Une de ces curieuses introductions à la guitare qui nous jette
dans le non-sens, mi-country mi-jazzy, avec ce gros son rutilant, une
étonnante guirlande électrique de notes itératives,
une trentaine de notes nerveuses day-glow qui déploient sous
nos yeux une Cadillac love rouge fraise intérieur peau de Blonde
aux jantes chromées - Long, isn't it ? . Un homme en
sort, costume de scène fifties, son instrument à la main.
Son visage est tout à fait inexpressif. Il entonne sa chanson
d'une voix blanche.
Sept quatrains : dans les six premiers, les deux derniers vers sont
identiques (Too much monkey business. Too much monkey business. / Too
much monkey business for me to be involved in ! : " Trop d'arnaque.
Trop d'arnaque. / Trop d'arnaque pour entrer là-dedans ! ")

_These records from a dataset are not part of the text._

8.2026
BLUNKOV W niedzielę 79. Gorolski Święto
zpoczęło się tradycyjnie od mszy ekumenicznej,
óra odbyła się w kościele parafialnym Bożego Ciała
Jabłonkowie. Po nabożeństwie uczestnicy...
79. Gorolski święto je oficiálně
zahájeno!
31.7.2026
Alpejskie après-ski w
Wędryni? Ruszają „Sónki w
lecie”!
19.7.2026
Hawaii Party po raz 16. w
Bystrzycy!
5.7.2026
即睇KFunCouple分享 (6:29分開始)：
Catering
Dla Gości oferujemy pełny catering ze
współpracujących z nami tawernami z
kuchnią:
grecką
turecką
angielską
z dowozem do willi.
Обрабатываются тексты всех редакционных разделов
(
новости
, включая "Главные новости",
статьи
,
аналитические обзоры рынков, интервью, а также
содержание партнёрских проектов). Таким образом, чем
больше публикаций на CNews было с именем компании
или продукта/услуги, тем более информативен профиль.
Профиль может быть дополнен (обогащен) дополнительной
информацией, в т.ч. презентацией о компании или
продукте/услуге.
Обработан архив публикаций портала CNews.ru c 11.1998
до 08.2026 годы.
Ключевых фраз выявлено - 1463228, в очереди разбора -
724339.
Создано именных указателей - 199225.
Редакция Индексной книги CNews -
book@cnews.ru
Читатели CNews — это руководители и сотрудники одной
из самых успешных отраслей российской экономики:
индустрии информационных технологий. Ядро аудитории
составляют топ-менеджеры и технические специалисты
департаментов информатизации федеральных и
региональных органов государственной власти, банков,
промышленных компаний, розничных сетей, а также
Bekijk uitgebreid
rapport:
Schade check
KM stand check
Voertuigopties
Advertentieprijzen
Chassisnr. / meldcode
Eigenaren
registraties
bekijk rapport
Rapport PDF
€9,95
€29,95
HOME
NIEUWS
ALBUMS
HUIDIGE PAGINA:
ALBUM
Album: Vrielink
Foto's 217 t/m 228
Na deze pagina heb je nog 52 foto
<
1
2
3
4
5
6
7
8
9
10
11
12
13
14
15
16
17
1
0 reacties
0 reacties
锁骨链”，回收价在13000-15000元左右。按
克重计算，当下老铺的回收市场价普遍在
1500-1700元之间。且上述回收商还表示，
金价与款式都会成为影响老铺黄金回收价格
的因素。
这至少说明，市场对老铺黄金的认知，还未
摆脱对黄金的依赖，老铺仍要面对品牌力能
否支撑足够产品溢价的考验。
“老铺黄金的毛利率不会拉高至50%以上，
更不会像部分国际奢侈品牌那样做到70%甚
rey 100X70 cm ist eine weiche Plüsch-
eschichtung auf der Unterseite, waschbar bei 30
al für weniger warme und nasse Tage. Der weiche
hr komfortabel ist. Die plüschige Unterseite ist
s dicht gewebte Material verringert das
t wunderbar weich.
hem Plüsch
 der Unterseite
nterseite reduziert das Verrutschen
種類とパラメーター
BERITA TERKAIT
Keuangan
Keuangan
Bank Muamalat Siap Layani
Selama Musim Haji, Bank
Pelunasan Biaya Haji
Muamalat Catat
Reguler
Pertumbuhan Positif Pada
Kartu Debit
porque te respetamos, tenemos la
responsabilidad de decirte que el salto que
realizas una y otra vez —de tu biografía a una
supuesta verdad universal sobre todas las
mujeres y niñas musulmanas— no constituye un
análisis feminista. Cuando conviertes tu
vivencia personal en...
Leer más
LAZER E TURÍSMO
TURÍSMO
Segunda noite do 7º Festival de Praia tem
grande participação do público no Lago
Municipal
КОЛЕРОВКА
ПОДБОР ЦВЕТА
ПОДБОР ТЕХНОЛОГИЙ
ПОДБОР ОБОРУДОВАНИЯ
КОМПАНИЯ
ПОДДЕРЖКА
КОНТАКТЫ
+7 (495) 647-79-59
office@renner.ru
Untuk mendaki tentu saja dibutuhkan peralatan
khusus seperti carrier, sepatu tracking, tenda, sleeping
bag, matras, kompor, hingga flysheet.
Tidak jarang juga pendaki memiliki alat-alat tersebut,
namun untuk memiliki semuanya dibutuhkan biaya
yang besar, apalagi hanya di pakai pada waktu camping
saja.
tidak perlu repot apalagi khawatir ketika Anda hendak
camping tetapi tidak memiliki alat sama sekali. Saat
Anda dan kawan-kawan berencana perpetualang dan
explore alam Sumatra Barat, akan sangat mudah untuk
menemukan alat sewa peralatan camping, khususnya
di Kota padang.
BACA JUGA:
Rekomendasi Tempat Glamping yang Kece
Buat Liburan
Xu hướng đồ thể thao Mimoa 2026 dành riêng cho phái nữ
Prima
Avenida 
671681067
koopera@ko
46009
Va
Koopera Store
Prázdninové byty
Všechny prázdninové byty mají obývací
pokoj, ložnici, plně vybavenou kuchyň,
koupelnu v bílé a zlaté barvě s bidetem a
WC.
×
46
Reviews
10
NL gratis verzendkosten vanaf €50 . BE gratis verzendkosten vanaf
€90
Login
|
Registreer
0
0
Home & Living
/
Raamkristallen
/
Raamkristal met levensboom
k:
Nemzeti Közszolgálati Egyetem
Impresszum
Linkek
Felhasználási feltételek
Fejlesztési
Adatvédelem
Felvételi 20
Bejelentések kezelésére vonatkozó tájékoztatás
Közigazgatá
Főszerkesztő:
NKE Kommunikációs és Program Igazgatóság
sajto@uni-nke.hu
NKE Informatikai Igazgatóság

; seul le quatrième vers du dernier quatrain diffère :
Don't want your botheration, get away, leave me ! - Je ne veux pas de
vos vexations (" ennuiements " ?), allez-vous-en, laissez-moi
! Là sont refrain et conclusion de ce morceau très dansant
et paradoxalement antisocial. Ces deux vers reviennent donc six fois
conclurent une énumération de faits courant sur les deux
premiers vers du quatrain, faits qui apparaissent comme autant de signes
d'une duperie généralisée.
Ainsi, premier quatrain, on se tue au travail à l'usine, et quand
on rentre chez soi après une dure journée passée
à courir dans tous les sens, on trouve des factures dans la boite
aux lettres : trop d'arnaque, et cætera, car qui peut nous garantir
que toute notre vie ne se déroulera pas comme cela ? Ne viendra-t-il
pas un moment où nous aurons le " sentiment " (comme
dans le " sentiment d'insécurité " ) un peu
dingue d'être directement payés en factures ? De vivre
pour travailler, et non plus de travailler pour vivre ? D'un capitalisme
sans capital ? D'un autre côté, une société
sans factures... à quoi pensais-tu, Chuck Berry ? Ô aliénation,
ô travailleurs, ô taupe, ô Mac Carthy, ô Hoover
!
Deuxième quatrain : des vendeurs à crédit viennent
vous " démarcher " alors que vous n'avez pas les moyens
de vous mettre un crédit sur le dos, quoique ce ne soit pas la
volonté de consommer qui vous manque, sans doute - ni les facilités
de paiement, maintenant : trop d'arnaque, etc., car bien sûr les
taux sont en général d'autant plus conséquents
pour votre budget de client d'assez-bas que les échéances
sont fractionnées. Et bien entendu ne pas payer ses dettes conduit
directement à la case prison. Les représentants de commerce
sont donc fourbes - mais ce n'est pas entièrement de leur faute,
bien sûr. Ils sont pris dans un système, ils gagnent leur
vie.
Troisième quatrain : où il est avancé qu'une blonde
ménagère des années cinquante ne se laisse pas
séduire sans en contrepartie exiger de pouvoir prendre votre
vie en main, et vous savez ce que ça veut dire : trop d'arnaque,
trop d'arnaque, trop d'arnaque pour que je veuille participer - pour
que je veuille m'impliquer dans ce business de fripouilles. Chuck Berry
aurait-il connu les couples menteurs ? Aurait-il vu l'enfer des hommes
là-bas ? En tout cas il rit de ces nouvelles amours mensongères
rose blond-blond.
Quatrième quatrain : vous avez l'impression que votre jeunesse
vous échappe en allant à l'école, où l'on
essaye par ailleurs de vous inculquer par la pratique les grands traits
de la doctrine de l'asservissement volontaire ; cinquième quatrain,
ou quatrain mystérieux, sur lequel nous reviendrons : en gros,
la compagnie de téléphone fait preuve de mesquinerie à
votre égard, et gagne ; sixième quatrain : vous en avez
assez de la vie en caserne ; septième quatrain : vous n'en pouvez
plus de votre boulot dans une station service. Ici, en somme, tout ce
qui ressemble à une activité américaine ordinaire
procède de, entretient, ou aboutit à quelque escroquerie.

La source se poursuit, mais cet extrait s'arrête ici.